Note that the life-cycle of the ThreadData struct is limited to the scope of createThreadInternal().  The new thread's notification to the creating thread is the signal that it is done with thread initialization.  Hence, the ThreadIdentifier is available at that time, and the ThreadData struct may be released by the creating thread.
Comment 1 Mark Lam 2015-07-21 13:41:22 PDT
Created attachment 257201 [details]
the fix.

Uploading to test on the EWS bots, while I'm running perf and regression tests locally.
Comment 2 Mark Lam 2015-07-21 14:54:37 PDT
Created attachment 257207 [details]
patch 2: added missing #include, and #if out unused function in NDEBUG build.
Comment 3 Mark Lam 2015-07-22 14:17:53 PDT
All tests (jsc, api, and layout tests) show no regressions.
Benchmarks (jsc, jetstream, speedstream) shows that this patch is perf neutral.
Comment 4 Geoffrey Garen 2015-07-22 14:39:53 PDT
Comment on attachment 257207 [details]
patch 2: added missing #include, and #if out unused function in NDEBUG build.

View in context: https://bugs.webkit.org/attachment.cgi?id=257207&action=review

> Source/WTF/ChangeLog:51
> +        This does not work when we want to use std::thread::id as the implementation of ThreadIdentifier later.
> +        That requires the ThreadIdentifier to be established on the created thread instead because there is no
> +        way std::thread::get_id() that can be invoked on a thread that is not the current one.

I'm not certain what you mean by this, but I think you've missed something. See http://en.cppreference.com/w/cpp/thread/thread/get_id.
Comment 5 Geoffrey Garen 2015-07-22 14:47:08 PDT
Comment on attachment 257207 [details]
patch 2: added missing #include, and #if out unused function in NDEBUG build.

View in context: https://bugs.webkit.org/attachment.cgi?id=257207&action=review

I don't think this patch is a simplification. Perhaps a new patch, inspired by some of the ideas in this patch, would be a simplification.

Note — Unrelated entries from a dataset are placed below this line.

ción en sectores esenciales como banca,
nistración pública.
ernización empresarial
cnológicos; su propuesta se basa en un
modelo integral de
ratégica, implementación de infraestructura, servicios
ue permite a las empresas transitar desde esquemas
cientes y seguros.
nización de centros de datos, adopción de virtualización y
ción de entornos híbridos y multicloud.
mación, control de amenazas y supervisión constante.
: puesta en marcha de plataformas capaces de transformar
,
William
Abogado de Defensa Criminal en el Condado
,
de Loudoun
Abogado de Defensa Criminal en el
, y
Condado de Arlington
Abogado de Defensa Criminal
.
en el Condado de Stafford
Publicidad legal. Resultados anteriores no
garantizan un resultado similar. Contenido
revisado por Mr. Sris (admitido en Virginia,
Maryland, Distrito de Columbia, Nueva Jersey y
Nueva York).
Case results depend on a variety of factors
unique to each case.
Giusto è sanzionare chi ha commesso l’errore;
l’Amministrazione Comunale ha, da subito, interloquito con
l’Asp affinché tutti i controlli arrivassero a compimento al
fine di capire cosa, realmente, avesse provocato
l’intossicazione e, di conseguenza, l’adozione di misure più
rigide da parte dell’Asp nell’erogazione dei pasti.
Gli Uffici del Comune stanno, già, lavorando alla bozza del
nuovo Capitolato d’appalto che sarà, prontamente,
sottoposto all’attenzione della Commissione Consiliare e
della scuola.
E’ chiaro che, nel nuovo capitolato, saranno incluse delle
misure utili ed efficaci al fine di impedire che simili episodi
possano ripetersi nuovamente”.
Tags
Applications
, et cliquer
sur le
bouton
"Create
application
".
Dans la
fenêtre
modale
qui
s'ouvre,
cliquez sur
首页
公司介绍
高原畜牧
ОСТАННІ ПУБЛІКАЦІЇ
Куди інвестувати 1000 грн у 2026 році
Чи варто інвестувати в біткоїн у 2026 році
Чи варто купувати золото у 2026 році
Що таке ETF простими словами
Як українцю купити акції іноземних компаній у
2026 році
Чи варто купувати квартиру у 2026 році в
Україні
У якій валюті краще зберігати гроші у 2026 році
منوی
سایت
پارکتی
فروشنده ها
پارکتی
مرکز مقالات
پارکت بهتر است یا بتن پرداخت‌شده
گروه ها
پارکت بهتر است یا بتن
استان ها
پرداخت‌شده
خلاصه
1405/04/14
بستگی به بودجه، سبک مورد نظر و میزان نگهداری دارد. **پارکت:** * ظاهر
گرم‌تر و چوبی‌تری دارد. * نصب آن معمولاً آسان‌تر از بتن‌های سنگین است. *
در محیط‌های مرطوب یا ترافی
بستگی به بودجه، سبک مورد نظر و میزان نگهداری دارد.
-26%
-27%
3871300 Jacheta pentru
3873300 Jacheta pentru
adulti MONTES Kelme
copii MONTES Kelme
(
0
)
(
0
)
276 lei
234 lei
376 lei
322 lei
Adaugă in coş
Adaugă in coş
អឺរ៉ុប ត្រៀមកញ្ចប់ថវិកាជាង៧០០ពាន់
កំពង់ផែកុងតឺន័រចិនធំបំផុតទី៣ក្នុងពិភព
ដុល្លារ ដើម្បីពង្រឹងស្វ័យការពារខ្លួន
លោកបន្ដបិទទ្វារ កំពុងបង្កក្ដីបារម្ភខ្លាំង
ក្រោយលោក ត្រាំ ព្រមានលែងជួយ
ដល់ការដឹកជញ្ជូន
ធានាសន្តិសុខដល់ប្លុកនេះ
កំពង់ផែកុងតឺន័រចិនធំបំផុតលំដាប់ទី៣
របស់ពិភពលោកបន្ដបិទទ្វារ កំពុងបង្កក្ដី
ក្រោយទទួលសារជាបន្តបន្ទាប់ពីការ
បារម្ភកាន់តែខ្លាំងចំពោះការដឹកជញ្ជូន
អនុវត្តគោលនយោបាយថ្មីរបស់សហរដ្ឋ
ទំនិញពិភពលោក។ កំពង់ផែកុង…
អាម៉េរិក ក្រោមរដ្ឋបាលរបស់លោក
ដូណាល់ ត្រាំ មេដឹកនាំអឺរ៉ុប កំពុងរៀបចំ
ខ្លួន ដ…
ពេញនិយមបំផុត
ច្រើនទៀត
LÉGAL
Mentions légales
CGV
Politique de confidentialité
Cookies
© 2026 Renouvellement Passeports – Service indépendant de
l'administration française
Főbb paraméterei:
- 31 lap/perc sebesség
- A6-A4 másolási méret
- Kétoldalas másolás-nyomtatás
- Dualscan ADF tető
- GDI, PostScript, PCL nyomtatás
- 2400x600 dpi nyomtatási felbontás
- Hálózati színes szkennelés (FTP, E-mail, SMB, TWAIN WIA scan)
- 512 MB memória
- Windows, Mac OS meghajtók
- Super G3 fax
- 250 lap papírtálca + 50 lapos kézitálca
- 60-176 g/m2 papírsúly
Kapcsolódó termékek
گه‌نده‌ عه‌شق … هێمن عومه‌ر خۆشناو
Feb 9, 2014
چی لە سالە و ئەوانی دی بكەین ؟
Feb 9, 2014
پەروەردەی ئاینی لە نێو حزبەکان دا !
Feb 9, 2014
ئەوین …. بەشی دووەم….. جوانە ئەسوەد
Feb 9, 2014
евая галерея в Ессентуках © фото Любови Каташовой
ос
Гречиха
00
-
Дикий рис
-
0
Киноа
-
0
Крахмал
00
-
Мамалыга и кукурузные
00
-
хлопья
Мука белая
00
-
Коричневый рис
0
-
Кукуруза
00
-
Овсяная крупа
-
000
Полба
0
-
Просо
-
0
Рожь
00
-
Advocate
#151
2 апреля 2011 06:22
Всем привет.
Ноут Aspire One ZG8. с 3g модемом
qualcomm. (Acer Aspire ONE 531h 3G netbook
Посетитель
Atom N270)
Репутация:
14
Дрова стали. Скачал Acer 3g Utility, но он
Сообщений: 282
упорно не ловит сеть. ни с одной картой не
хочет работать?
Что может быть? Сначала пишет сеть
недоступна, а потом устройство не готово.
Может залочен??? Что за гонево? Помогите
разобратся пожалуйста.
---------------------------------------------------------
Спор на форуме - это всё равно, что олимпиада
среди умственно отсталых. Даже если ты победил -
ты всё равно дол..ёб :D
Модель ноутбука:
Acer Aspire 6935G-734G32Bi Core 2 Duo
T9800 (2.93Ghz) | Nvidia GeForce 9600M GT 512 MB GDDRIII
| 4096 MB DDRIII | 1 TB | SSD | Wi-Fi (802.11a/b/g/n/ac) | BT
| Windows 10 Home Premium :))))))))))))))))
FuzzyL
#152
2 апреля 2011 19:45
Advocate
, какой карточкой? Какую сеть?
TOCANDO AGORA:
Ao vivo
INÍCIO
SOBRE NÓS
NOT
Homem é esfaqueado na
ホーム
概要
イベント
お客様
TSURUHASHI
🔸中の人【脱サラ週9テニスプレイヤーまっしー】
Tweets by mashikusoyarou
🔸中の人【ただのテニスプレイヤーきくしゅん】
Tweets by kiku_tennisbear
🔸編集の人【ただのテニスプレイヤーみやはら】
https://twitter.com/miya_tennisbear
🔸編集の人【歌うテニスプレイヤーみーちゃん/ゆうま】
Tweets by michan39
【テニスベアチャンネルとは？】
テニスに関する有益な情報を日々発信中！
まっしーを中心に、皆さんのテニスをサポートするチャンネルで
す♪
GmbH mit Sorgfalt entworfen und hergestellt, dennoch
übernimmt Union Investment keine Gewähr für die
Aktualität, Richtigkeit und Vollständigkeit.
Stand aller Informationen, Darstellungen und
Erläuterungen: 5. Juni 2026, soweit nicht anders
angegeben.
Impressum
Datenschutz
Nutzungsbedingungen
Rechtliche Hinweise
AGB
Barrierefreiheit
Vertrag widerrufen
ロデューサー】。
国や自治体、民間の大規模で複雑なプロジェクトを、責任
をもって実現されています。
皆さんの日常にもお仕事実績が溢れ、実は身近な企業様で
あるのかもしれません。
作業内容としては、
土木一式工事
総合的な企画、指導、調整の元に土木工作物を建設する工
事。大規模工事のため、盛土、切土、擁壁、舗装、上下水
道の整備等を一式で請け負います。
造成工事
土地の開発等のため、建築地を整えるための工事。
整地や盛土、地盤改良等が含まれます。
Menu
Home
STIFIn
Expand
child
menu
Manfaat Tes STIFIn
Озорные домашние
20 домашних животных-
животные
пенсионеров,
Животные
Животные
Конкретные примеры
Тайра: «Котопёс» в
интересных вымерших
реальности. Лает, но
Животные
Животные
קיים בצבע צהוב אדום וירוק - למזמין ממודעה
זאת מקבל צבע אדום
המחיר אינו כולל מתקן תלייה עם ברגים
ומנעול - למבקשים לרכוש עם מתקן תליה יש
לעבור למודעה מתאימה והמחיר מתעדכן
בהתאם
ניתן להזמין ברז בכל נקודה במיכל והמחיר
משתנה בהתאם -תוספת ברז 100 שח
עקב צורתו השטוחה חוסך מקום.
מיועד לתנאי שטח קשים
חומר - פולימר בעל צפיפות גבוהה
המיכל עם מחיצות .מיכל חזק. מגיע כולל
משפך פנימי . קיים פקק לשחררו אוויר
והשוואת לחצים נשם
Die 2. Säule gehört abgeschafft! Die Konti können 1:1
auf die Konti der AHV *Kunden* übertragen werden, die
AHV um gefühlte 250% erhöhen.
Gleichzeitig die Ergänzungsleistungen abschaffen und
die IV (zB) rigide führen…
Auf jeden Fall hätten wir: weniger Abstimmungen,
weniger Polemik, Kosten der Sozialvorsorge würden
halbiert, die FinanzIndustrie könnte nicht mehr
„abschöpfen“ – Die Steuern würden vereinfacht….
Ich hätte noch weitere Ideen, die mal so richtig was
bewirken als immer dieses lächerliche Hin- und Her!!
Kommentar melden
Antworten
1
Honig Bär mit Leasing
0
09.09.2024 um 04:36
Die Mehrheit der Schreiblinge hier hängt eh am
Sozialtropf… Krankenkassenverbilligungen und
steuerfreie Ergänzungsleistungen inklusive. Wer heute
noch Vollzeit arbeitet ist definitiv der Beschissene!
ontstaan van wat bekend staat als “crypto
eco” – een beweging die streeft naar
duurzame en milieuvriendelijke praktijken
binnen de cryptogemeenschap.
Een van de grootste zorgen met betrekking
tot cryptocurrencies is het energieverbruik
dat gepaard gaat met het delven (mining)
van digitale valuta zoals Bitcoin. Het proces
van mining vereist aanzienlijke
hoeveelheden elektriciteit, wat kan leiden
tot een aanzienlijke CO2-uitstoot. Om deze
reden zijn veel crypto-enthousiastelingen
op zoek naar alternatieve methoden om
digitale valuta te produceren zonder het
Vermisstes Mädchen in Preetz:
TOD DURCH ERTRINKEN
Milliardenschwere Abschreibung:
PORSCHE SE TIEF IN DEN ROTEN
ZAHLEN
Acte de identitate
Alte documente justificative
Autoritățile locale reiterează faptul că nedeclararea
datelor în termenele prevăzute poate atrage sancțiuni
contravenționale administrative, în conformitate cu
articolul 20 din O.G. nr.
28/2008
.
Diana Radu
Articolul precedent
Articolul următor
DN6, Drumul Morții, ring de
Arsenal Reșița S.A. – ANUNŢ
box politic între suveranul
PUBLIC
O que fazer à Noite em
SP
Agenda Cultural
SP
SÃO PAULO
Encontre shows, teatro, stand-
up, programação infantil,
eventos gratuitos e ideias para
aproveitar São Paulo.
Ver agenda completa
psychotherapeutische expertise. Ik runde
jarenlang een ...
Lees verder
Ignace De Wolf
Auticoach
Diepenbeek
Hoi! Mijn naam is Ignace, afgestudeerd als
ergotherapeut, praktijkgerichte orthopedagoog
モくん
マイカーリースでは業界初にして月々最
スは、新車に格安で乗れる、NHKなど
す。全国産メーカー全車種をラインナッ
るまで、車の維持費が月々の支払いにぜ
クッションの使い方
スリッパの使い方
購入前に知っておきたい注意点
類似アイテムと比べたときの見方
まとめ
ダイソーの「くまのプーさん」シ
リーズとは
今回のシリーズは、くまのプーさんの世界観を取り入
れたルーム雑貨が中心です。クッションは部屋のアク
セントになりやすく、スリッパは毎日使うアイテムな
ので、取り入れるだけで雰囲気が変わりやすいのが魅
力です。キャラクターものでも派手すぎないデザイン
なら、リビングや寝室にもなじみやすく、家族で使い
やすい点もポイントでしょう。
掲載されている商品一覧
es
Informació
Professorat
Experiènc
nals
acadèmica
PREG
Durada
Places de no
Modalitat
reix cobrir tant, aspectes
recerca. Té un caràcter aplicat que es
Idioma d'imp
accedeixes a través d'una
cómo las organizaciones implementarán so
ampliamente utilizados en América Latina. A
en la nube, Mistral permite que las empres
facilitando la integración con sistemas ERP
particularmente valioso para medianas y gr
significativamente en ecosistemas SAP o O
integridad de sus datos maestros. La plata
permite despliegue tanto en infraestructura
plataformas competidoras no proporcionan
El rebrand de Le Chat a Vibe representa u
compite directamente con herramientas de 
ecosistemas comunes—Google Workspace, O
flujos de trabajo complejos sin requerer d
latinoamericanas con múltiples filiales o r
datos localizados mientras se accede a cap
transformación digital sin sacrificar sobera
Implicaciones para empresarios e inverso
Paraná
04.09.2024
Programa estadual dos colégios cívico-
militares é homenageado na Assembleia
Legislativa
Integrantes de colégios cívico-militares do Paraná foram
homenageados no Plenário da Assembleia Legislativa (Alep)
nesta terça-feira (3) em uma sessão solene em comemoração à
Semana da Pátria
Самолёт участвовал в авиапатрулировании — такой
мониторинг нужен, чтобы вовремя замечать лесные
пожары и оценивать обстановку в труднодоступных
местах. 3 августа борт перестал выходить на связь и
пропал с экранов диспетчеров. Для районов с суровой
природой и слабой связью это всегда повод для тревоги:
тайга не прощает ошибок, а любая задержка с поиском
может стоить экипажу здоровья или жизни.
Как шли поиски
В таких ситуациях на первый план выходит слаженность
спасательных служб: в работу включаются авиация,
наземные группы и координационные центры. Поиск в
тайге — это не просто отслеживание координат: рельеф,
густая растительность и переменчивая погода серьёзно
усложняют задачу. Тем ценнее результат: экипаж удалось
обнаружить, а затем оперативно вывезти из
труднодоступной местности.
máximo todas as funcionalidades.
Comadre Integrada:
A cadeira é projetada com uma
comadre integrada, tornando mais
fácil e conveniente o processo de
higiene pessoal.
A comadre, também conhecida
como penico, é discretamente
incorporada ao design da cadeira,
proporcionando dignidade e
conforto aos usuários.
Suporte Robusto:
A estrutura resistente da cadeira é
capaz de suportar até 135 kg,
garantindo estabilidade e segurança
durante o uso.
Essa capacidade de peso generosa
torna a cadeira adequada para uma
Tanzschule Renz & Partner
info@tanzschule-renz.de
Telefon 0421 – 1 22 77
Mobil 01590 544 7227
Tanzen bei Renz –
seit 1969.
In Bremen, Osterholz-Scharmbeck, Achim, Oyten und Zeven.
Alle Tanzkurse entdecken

> Source/WTF/wtf/ThreadingPthreads.cpp:180
> +    volatile ThreadIdentifier id { 0 };

"volatile" is wrong here.

> Source/WTF/wtf/ThreadingPthreads.cpp:188
> +    // The contents of the ThreadData is only guaranteed to be valid before we signal the creating
> +    // thread below. The signaling tells the creating thread that we're done initializing and implies
> +    // that it may dispose of the ThreadData. Hence, we should grab the info we need out of it
> +    // before then.

This is a strange dance. Why not have the creating thread transfer owner of ThreadData to the created thread? That's a much easier model to work with.

> Source/WTF/wtf/ThreadingPthreads.cpp:225
> +    while (!data.id)
> +        data.conditionVariable.wait(lock);

Why do we want the creating thread to wait for the created thread to come into existence? That seems potentially slow, and a regression relative to what the old code did.

> Source/WTF/wtf/ThreadingPthreads.cpp:226
> +    ASSERT(data.id);

I don't like this ASSERT, since it duplicates the while loop just above it.

> Source/WTF/wtf/ThreadingWin.cpp:212
> +    volatile ThreadIdentifier id { 0 };

"volatile" is wrong here.

> Source/WTF/wtf/ThreadingWin.cpp:231
> +#if !defined(NDEBUG)
> +        data->id = currentThread();
> +#endif
> +        data->done = true;

Why not use id to indicate done-ness, as we do in pthreads?

> Source/WTF/wtf/ThreadingWin.cpp:264
> +    while (!data.done)
> +        data.conditionVariable.wait(lock);

Why do we want the creating thread to wait for the created thread to come into existence? That seems potentially slow, and a regression relative to what the old code did.